Ancak yapılan değerlendirmeler, mevcut hükümet planlarının, 2050 yılına kadar yılda ek olarak 1,5 ila 1,9 milyar ton karbondioksit giderme kapasitesi sağlama hedefinin, gerekli olan 1,5°C sıcaklık artışı sınırlamasını desteklemek için yetersiz olduğunu ortaya koyuyor.
Araştırmaya göre, dünya genelindeki insan kaynaklı sera gazı emisyonları yıllık olarak 60 milyar tonu buluyor. Buna karşın, mevcut karbondioksit giderme çabaları bu miktarın sadece 3 milyar tonunu giderebiliyor.
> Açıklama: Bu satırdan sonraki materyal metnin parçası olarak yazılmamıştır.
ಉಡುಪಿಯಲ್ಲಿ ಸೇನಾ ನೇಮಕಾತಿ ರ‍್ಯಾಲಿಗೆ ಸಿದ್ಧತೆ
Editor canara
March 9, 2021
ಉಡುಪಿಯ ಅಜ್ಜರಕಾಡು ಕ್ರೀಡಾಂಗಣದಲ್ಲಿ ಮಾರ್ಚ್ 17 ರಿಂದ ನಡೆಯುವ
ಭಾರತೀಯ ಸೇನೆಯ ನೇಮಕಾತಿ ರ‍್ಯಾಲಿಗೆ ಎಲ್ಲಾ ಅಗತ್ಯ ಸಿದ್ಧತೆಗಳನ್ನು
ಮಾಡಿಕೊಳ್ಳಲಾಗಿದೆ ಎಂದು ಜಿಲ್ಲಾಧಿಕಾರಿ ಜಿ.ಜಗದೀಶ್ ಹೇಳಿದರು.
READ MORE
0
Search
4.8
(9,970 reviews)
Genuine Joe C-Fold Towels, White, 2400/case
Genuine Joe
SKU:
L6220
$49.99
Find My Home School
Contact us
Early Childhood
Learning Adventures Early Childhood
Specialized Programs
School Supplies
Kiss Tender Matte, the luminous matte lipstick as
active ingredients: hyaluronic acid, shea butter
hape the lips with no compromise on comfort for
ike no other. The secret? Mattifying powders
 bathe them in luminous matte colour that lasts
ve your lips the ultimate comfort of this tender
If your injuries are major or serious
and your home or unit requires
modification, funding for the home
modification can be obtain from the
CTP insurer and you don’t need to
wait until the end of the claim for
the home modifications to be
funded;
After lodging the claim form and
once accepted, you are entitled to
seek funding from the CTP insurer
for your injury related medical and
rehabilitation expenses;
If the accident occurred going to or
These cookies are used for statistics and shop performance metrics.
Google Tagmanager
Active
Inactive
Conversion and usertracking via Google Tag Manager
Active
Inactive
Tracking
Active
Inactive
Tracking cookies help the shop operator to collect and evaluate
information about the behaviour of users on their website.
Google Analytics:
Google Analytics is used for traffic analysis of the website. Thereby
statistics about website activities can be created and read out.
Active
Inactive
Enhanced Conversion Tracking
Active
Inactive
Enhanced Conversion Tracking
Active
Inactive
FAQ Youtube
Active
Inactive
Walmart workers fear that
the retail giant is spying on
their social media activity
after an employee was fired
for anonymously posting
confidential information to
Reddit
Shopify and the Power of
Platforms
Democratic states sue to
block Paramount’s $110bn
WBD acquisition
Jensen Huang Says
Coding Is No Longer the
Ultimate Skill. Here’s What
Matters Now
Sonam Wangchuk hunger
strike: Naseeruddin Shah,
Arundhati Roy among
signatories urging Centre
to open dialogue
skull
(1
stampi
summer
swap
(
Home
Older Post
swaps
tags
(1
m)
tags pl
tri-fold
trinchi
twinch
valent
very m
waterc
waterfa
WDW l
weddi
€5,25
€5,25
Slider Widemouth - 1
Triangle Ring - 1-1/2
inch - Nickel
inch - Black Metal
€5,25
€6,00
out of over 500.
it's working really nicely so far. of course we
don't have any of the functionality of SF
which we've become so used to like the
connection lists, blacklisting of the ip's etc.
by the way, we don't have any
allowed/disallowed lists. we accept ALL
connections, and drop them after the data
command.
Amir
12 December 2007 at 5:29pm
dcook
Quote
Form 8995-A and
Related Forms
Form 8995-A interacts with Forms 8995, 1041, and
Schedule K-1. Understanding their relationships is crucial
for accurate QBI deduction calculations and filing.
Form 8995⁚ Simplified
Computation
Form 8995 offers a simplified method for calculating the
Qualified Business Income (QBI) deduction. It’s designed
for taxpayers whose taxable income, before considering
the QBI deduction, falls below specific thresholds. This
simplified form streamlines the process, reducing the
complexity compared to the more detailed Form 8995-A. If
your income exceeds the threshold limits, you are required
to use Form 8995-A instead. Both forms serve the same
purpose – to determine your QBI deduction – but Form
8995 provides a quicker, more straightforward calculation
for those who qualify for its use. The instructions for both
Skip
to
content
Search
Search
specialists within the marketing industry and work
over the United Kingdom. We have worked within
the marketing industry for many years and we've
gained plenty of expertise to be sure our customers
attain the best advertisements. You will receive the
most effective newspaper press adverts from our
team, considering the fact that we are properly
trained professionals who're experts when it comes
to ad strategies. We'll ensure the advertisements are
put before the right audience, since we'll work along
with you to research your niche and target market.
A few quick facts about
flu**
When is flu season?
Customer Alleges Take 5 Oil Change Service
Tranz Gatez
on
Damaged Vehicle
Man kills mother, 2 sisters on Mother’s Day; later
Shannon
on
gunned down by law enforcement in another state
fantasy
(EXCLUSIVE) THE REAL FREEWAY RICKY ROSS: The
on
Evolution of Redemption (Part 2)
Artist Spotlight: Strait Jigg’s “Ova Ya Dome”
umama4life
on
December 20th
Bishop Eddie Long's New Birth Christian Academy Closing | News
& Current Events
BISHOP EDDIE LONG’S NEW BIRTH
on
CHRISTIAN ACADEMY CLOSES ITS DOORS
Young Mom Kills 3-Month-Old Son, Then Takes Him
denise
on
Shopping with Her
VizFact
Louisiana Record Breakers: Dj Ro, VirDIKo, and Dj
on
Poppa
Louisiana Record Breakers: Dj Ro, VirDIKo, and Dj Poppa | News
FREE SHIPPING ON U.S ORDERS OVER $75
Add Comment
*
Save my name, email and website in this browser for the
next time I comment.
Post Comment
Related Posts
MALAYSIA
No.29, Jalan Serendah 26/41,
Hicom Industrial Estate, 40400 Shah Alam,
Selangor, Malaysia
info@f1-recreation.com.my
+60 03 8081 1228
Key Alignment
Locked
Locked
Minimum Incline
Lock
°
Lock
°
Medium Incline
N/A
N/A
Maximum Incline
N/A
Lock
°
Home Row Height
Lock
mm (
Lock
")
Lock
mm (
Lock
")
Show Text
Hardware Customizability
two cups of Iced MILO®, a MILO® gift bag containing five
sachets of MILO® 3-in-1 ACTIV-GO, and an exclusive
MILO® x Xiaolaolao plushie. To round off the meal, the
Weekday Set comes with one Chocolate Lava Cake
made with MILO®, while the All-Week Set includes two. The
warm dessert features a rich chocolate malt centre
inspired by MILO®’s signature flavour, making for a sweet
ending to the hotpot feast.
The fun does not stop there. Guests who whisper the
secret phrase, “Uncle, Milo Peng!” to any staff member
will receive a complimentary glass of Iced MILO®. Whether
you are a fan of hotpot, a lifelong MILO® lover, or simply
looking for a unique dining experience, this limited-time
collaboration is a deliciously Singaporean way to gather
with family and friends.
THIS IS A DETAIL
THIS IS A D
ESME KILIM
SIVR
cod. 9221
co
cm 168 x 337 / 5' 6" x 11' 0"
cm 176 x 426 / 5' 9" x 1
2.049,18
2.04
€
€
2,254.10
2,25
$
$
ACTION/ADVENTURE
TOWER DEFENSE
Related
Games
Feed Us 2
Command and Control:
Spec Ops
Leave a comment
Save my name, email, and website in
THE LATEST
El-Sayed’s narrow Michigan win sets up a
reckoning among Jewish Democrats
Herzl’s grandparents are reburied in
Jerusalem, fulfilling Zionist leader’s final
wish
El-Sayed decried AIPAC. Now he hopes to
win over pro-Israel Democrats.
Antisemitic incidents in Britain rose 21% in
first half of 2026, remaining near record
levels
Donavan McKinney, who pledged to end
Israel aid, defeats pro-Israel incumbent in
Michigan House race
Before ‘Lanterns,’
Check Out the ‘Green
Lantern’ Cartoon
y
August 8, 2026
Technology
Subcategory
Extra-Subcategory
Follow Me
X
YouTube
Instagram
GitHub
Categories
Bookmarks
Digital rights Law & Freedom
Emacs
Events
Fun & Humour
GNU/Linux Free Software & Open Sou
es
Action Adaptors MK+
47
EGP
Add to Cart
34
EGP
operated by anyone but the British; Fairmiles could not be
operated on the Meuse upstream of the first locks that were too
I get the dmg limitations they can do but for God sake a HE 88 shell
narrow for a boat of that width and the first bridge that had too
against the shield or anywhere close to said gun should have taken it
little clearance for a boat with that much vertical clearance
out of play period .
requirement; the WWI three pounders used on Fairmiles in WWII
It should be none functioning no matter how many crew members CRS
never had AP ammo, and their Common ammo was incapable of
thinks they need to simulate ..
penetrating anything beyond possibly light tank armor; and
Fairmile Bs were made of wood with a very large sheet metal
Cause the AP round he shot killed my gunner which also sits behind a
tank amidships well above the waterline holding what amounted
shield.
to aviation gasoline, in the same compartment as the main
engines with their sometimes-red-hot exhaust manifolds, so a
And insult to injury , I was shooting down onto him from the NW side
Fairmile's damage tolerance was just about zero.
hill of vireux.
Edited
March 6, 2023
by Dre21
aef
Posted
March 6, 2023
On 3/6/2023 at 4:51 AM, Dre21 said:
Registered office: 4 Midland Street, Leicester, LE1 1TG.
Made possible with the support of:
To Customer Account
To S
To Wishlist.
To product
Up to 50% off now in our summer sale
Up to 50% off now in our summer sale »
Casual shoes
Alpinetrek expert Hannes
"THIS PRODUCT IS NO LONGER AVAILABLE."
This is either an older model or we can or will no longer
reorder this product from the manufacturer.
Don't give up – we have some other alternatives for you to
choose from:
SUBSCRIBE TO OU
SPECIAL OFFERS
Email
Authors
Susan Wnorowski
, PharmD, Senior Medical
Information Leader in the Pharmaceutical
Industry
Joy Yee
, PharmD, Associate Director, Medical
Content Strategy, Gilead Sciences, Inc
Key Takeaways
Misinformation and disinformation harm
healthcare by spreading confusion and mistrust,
Araştırma sonuçları, talep azaltma senaryosunda 2050 yılında karbondioksit giderme açığının yalnızca 0,4 milyar ton olacağını gösterirken, karbon çıkarma senaryosunda bu açığın on katına çıkarak 5,5 milyar ton karbondioksit gidermeye ulaşacağını belirtiyor. Bu bulgular, karbondioksit giderme çabalarının acilen hızlandırılmasının elzem olduğunu ve iklim değişikliğiyle mücadelede bu teknolojilerin kritik bir rol oynadığını vurguluyor.